With this named argument method, argument names must follow the naming rules for variables: no spaces, no reserved words, and the name must start with a letter or underscore.

Creating dictionaries from two-value sequences:

In [None]:
from_list_of_list = dict([ ['DIS', 'Walt Disney Co'], ['DOW', 'Dow'], ['GS', 'Goldman Sacs'], ['HD', 'Home Depot'] ])
from_list_of_list

## Combining Dictionaries
Python has two different ways to combine dictionaries.

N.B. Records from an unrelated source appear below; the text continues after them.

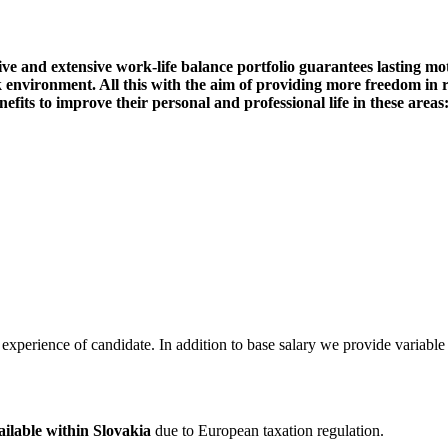
ve and extensive work-life balance portfolio guarantees lasting mot
 environment. All this with the aim of providing more freedom in r
nefits to improve their personal and professional life in these areas
experience of candidate. In addition to base salary we provide variable p
ailable within Slovakia
due to European taxation regulation.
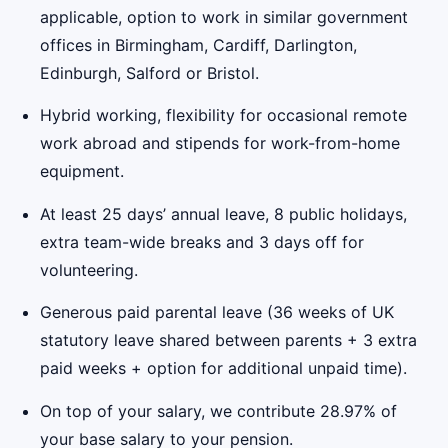
applicable, option to work in similar government
offices in Birmingham, Cardiff, Darlington,
Edinburgh, Salford or Bristol.
Hybrid working, flexibility for occasional remote
work abroad and stipends for work-from-home
equipment.
At least 25 days’ annual leave, 8 public holidays,
extra team-wide breaks and 3 days off for
volunteering.
Generous paid parental leave (36 weeks of UK
statutory leave shared between parents + 3 extra
paid weeks + option for additional unpaid time).
On top of your salary, we contribute 28.97% of
your base salary to your pension.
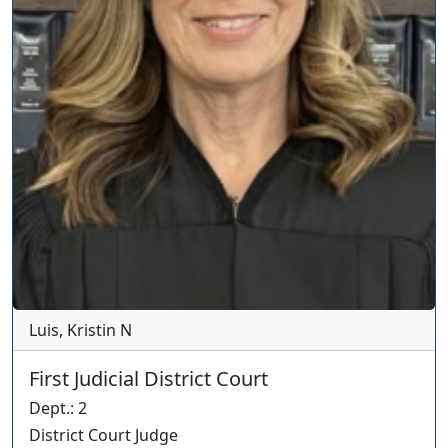
Luis, Kristin N
First Judicial District Court
Dept.
:
2
District Court Judge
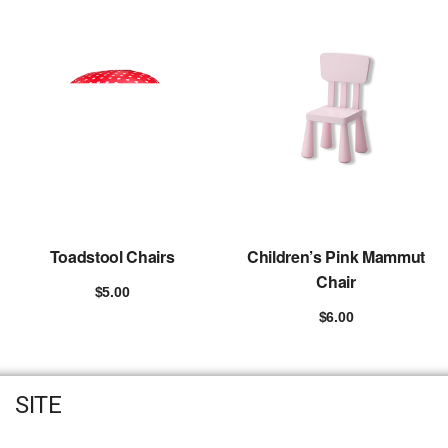
Toadstool Chairs
Children’s Pink Mammut
Chair
$
5.00
Add to cart
$
6.00
Add to cart
SITE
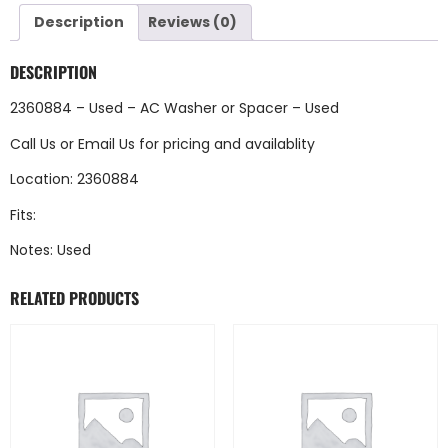
Description
Reviews (0)
DESCRIPTION
2360884 – Used – AC Washer or Spacer – Used
Call Us
or
Email Us
for pricing and availablity
Location: 2360884
Fits:
Notes: Used
RELATED PRODUCTS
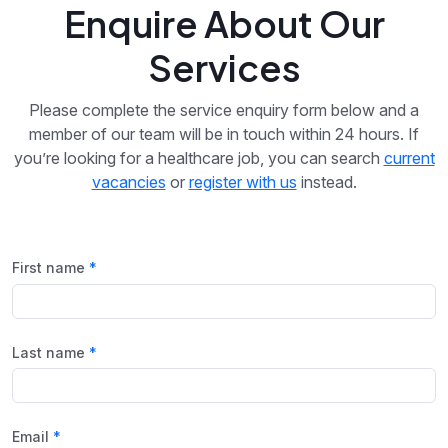
Enquire About Our
Services
Please complete the service enquiry form below and a
member of our team will be in touch within 24 hours. If
you’re looking for a healthcare job, you can search
current
vacancies
or
register with us
instead.
First name
Last name
Email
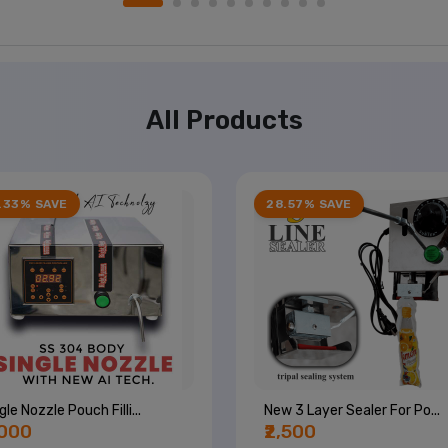
All Products
.33% SAVE
28.57% SAVE
gle Nozzle Pouch Filli...
New 3 Layer Sealer For Po...
,000
₹2,500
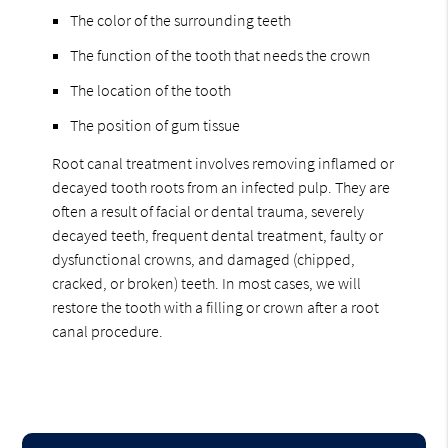
The color of the surrounding teeth
The function of the tooth that needs the crown
The location of the tooth
The position of gum tissue
Root canal treatment involves removing inflamed or
decayed tooth roots from an infected pulp. They are
often a result of facial or dental trauma, severely
decayed teeth, frequent dental treatment, faulty or
dysfunctional crowns, and damaged (chipped,
cracked, or broken) teeth. In most cases, we will
restore the tooth with a filling or crown after a root
canal procedure.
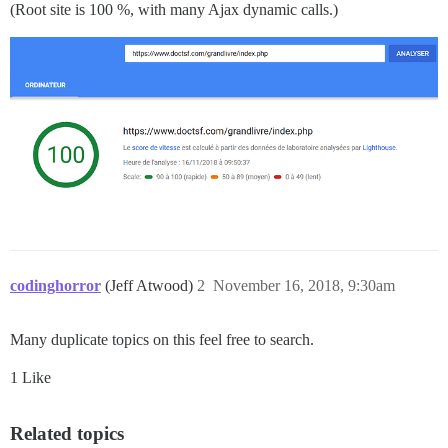
(Root site is 100 %, with many Ajax dynamic calls.)
codinghorror
(Jeff Atwood)
2
November 16, 2018, 9:30am
Many duplicate topics on this feel free to search.
1 Like
Related topics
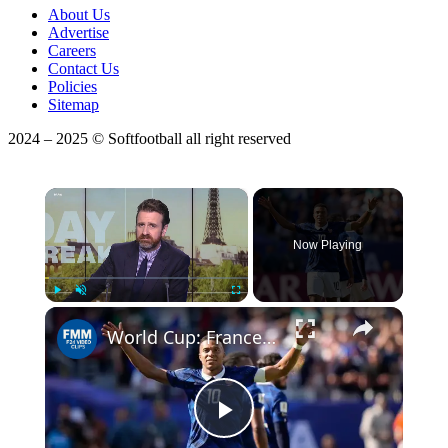
About Us
Advertise
Careers
Contact Us
Policies
Sitemap
2024 – 2025 © Softfootball all right reserved
×
Now Playing
Play
Unmute
Fullscreen
World Cup: France and Kylian Mbappé off to flying start in group L
Play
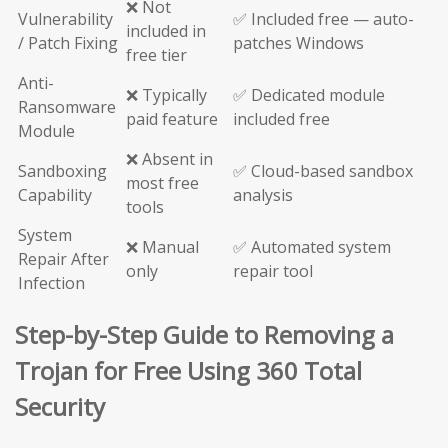
❌ Not
Vulnerability
✅ Included free — auto-
included in
/ Patch Fixing
patches Windows
free tier
Anti-
❌ Typically
✅ Dedicated module
Ransomware
paid feature
included free
Module
❌ Absent in
Sandboxing
✅ Cloud-based sandbox
most free
Capability
analysis
tools
System
❌ Manual
✅ Automated system
Repair After
only
repair tool
Infection
Step-by-Step Guide to Removing a
Trojan for Free Using 360 Total
Security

First, we can use `{**a, **b}` operator.

In [None]:
combined = { **more_stocks, **from_list_of_list}
combined

Or, we can use the `.update()` method.  If both dictionaries contain the same key, the value from the dictionary in the argument takes precedence.

In [None]:
more_stocks.update(from_list_of_list)
more_stocks

In [None]:
stocks.update(combined)
stocks.update(more_stocks)
stocks

## Number of Entries / Length
Use `len() to` get a dictionary's size (number of entries).

In [None]:
len(stocks)

## Adding, Changing, and Deleting Keys
We can add and change keys by using the `[]` operator.


In [None]:
stocks['UNH'] = 'UnitedHealth Group Inc'
stocks['WBA'] = 'Walgreens Boot Alliance, Inc'
stocks['WMT'] = 'Wally World'
len(stocks)

We now have half of the thirty stocks of the Dow Jones Industrial Average, but we should correct Walmartʼs name.

In [None]:
print(stocks['WMT'])
stocks['WMT'] = 'Walmart Inc'
print(stocks['WMT'])

In [None]:
stocks['TSLA'] = 'Tesla, Inc'
stocks['TWTR'] = 'Twitter Inc'

Whoa, how did those last two appear?  So what is Elon Musk doing now?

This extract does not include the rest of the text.